▶ **Work to complete**:
Please return all lines from the records below that include the string "come".

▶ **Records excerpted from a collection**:
* * * * * * *

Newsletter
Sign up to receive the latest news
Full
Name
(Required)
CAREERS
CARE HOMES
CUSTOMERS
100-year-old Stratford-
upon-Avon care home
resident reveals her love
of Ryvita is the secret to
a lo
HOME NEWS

* * * * * * *

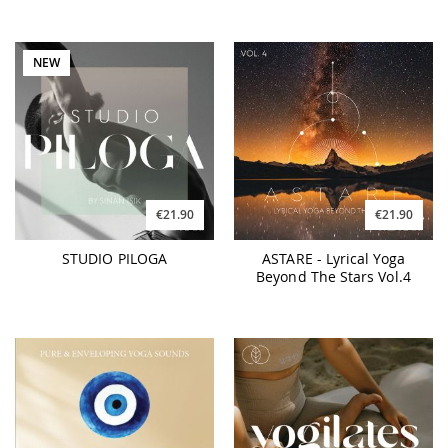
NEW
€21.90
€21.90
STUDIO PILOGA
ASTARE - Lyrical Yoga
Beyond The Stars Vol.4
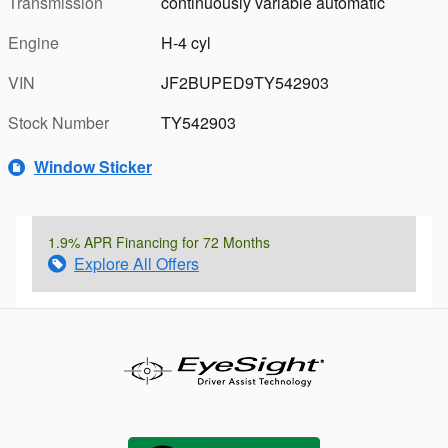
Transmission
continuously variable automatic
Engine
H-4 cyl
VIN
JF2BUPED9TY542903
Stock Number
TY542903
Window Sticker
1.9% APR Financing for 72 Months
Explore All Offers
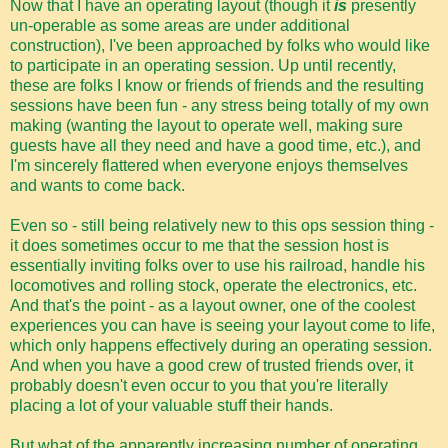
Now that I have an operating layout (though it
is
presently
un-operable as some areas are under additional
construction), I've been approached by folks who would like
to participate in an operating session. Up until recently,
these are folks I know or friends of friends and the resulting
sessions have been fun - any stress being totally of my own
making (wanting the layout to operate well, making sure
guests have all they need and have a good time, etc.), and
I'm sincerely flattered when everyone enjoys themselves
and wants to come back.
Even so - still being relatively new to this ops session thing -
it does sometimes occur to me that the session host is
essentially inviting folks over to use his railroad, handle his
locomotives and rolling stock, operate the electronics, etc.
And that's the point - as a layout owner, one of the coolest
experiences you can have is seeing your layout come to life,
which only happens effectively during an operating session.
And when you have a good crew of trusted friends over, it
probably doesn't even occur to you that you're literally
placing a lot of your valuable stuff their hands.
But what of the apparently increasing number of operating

* * * * * * *

▶ **Finished exercise**:
and wants to come back.
experiences you can have is seeing your layout come to life,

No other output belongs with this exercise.